**WHAT YOU WILL DO:**
Your result should be the lines holding the word "Romania", copied from the entries below.

**DATA PROVIDED:**
——————————
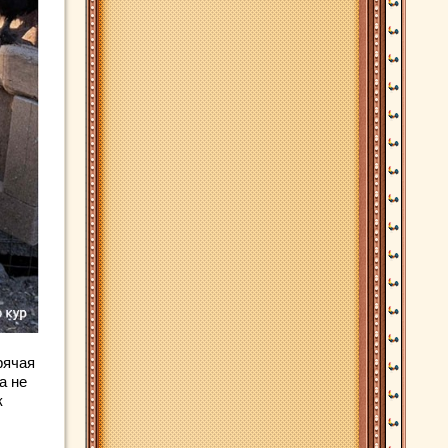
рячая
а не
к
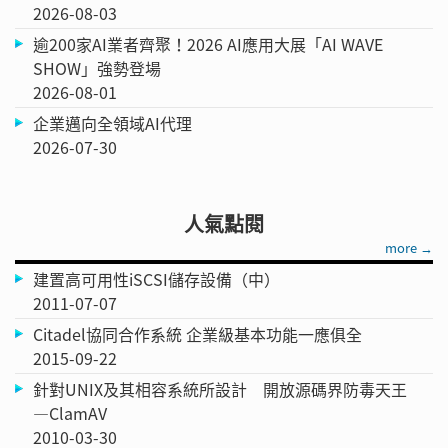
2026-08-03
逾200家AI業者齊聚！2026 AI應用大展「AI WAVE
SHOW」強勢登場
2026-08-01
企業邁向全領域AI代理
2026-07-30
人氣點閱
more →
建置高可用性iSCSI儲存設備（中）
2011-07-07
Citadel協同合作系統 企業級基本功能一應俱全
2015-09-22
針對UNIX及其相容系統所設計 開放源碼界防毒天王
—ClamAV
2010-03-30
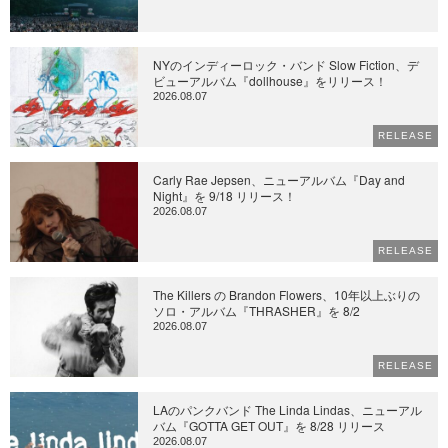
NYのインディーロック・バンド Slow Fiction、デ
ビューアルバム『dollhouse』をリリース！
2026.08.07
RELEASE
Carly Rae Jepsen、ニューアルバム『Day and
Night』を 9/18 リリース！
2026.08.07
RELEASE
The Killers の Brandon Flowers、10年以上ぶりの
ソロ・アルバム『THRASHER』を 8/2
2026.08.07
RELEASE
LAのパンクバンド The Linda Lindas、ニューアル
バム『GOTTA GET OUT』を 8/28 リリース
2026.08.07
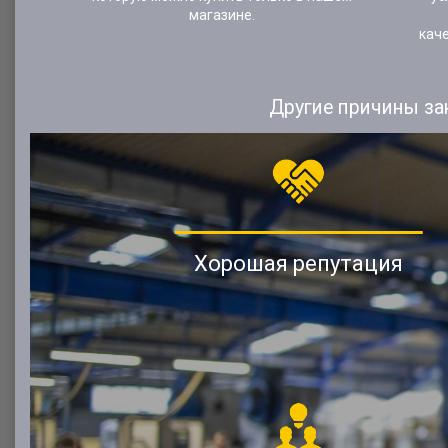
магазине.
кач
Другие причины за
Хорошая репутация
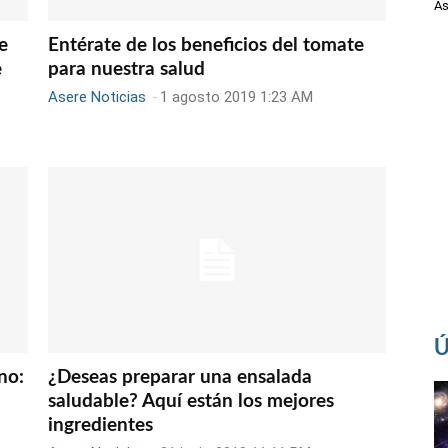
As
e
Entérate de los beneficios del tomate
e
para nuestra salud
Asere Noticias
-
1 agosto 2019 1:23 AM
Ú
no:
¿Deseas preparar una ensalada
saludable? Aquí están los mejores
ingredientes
——————————
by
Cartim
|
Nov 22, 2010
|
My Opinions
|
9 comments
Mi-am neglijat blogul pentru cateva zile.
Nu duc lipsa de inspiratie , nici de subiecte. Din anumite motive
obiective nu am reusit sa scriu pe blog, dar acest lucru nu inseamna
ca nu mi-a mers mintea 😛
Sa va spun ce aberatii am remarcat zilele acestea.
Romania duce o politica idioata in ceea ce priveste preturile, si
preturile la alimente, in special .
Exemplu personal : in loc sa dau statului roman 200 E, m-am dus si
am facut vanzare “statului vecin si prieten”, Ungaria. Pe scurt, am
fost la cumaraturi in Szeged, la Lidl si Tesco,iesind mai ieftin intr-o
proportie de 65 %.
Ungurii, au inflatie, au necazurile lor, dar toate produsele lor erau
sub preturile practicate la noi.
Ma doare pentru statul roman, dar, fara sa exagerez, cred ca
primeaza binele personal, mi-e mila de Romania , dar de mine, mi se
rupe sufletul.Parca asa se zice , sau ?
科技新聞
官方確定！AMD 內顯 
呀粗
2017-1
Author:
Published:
——————————
**ANSWER AREA:**
Romania duce o politica idioata in ceea ce priveste preturile, si
primeaza binele personal, mi-e mila de Romania , dar de mine, mi se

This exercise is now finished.